*** Opening Information supplied ***

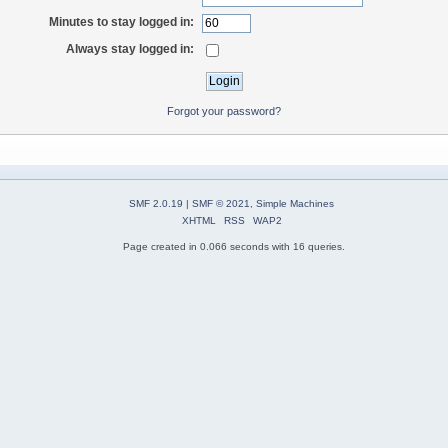
Minutes to stay logged in:
Always stay logged in:
Forgot your password?
SMF 2.0.19
|
SMF © 2021
,
Simple Machines
XHTML
RSS
WAP2
Page created in 0.066 seconds with 16 queries.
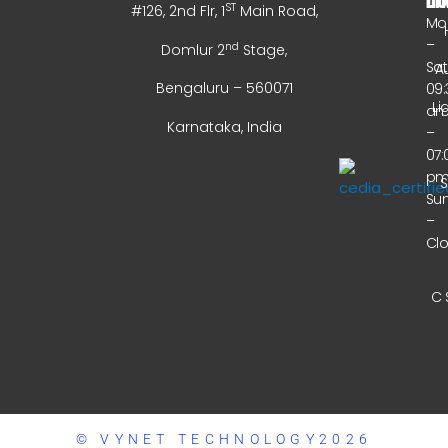
ST
#126, 2nd Flr, 1
Main Road,
Mo
–
nd
Domlur 2
Stage,
Sa
A
Bengaluru – 560071
09:
Li
a
Karnataka, India
–
07:
p
Su
–
Cl
C 
© VYNET TECHNOLOGY2026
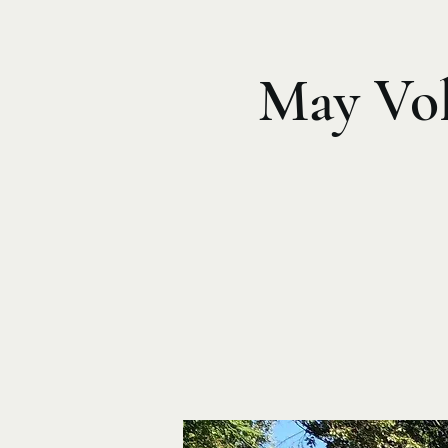
May Vol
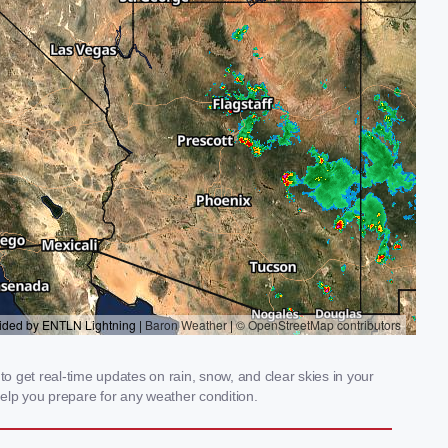
 get real-time updates on rain, snow, and clear skies in your
elp you prepare for any weather condition.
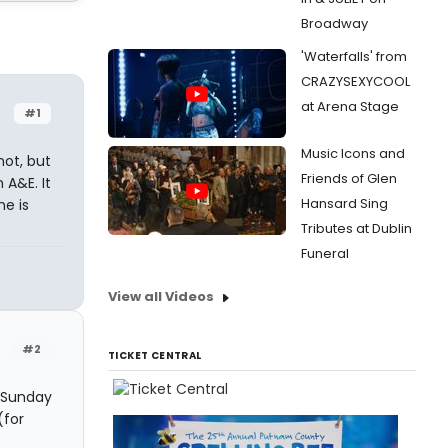
Broadway
'Waterfalls' from
CRAZYSEXYCOOL
at Arena Stage
#1
Music Icons and
not, but
Friends of Glen
 A&E. It
Hansard Sing
ne is
Tributes at Dublin
Funeral
View all Videos
#2
TICKET CENTRAL
, Sunday
(for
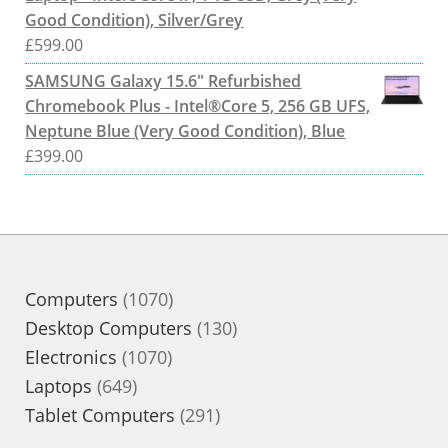
Good Condition), Silver/Grey
£
599.00
SAMSUNG Galaxy 15.6" Refurbished
Chromebook Plus - Intel®Core 5, 256 GB UFS,
Neptune Blue (Very Good Condition), Blue
£
399.00
1070
Computers
1070
products
130
Desktop Computers
130
1070
products
Electronics
1070
649
products
Laptops
649
products
291
Tablet Computers
291
products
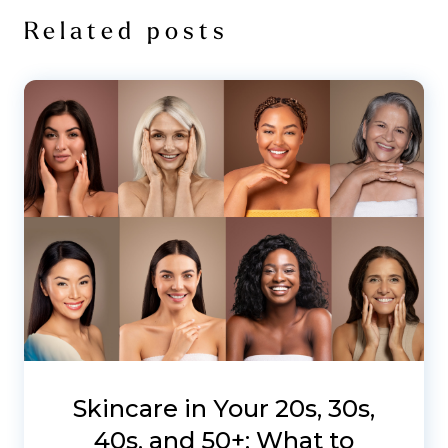
Related posts
Skincare in Your 20s, 30s,
40s, and 50+: What to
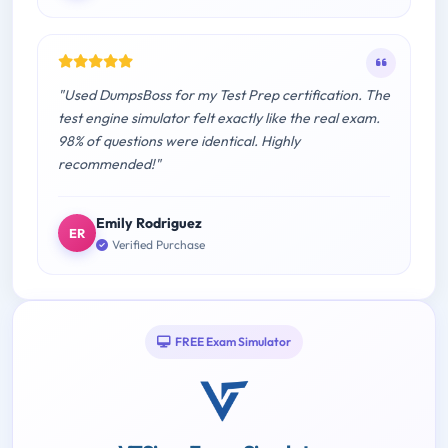
"Used DumpsBoss for my Test Prep certification. The
test engine simulator felt exactly like the real exam.
98% of questions were identical. Highly
recommended!"
Emily Rodriguez
ER
Verified Purchase
FREE Exam Simulator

*** Closing Information supplied ***

Instructions to follow = Copy out the lines above with "Computers" in them.

Solution =
Computers
Desktop Computers
Tablet Computers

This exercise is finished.